For as long as I can remember, these committees have had a pretty significant focus on helping employees to better understand their benefits and benefit programs. On the retirement plan side, much of this is done through mandated disclosures. In fact, the Pension Protection Act of 2006 (PPA) was crammed full of disclosure requirements.
You know, it's not easy to prepare informative disclosures. The best of them would give an employee or participant all of the information that they truly value in a nice, concise, easy-to-read format without any information that is of no value to them. Every time that a disclosure includes information that a reader doesn't care about, he or she is much more likely to put that disclosure down or file it in the proverbial circular file. In fact, while I can't cite any, I feel sure that some scholarly research has been done on the topic.
There are some serious difficulties with this whole concept. What's important to you may be worthless to me and conversely. Our levels of understanding our different. Our situations are different. Our needs are different. So, mandating what goes into disclosures is by no means an easy task.
To the credit of the various government agencies with purview over such disclosures (usually the Department of Labor (DOL)), they have endeavored for the most part to provide model, fill-in-the-blank disclosures for employers and plan sponsors to use. To their discredit, those model disclosures have plenty of language in them that is one or more of confusing (to the average reader), meaningless (to the average user), and of very little value to anyone unless they can both understand it and find that it applies to them.
On the topic of employee benefits, generally, I don't think it would be unfair to say that I have more understanding and interest than the typical reader. But, there is plenty in those disclosures that is of no value to me. I'll be honest; I rarely read them anymore. When I do, I usually look for one or two specifics that I know are in there and then put the disclosure down.
The DOL has done a much better job than the Securities and Exchange Commission (SEC), however. Have you ever read a stock prospectus? Did you stay awake? Did you understand it? It may be 50 pages of fine print. How can anyone be expected to digest and comprehend what is in there? Isn't it really just a CYA for the issuer?
By the same token, many plan sponsors use their required disclosures as CYAs for themselves. While they could often use the disclosures as a means to communicate information useful to their participants by adding in valuable information, that's an expensive and time-consuming process with attendant risks in our ever more litigious society.

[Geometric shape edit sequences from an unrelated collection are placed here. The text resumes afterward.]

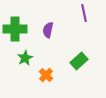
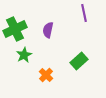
green cross: rotated 25 degrees counterclockwise
green star: moved 1 px left, 3 px up
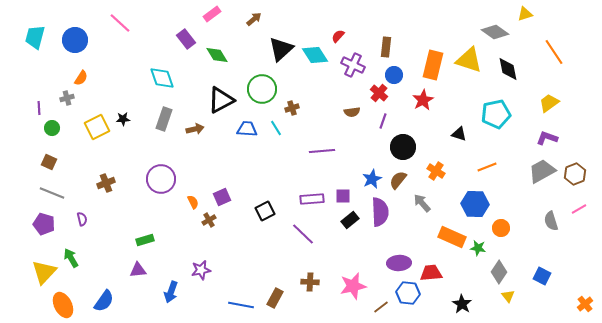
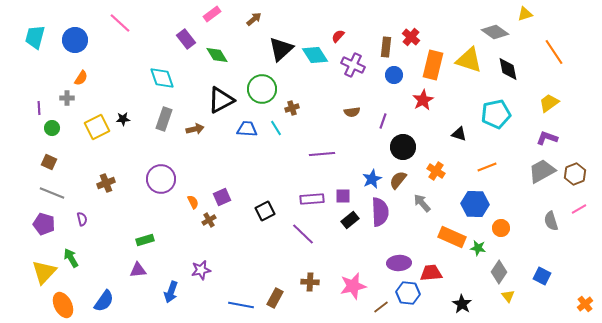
red cross at (379, 93): moved 32 px right, 56 px up
gray cross at (67, 98): rotated 16 degrees clockwise
purple line at (322, 151): moved 3 px down
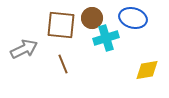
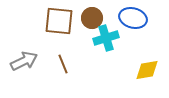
brown square: moved 2 px left, 4 px up
gray arrow: moved 12 px down
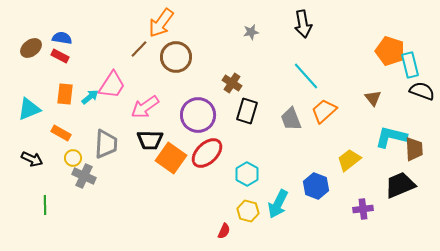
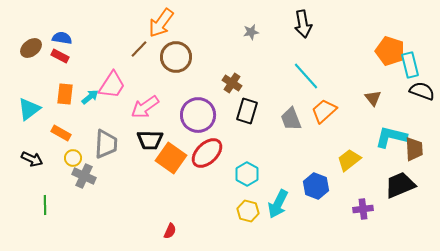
cyan triangle at (29, 109): rotated 15 degrees counterclockwise
red semicircle at (224, 231): moved 54 px left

So, here is a cry to reduce the number of required disclosures. Suggest instead that those who are currently required to issue the disclosures take the time and money saved and actually communicate to their intended audiences. Survey after survey shows that employees would much rather hear what they have than attempt to read boilerplate materials. Employees who appreciate what they have are happier. Happier employees are more productive. Productive employees make their companies more money.
Listen up government; I'm talking to you.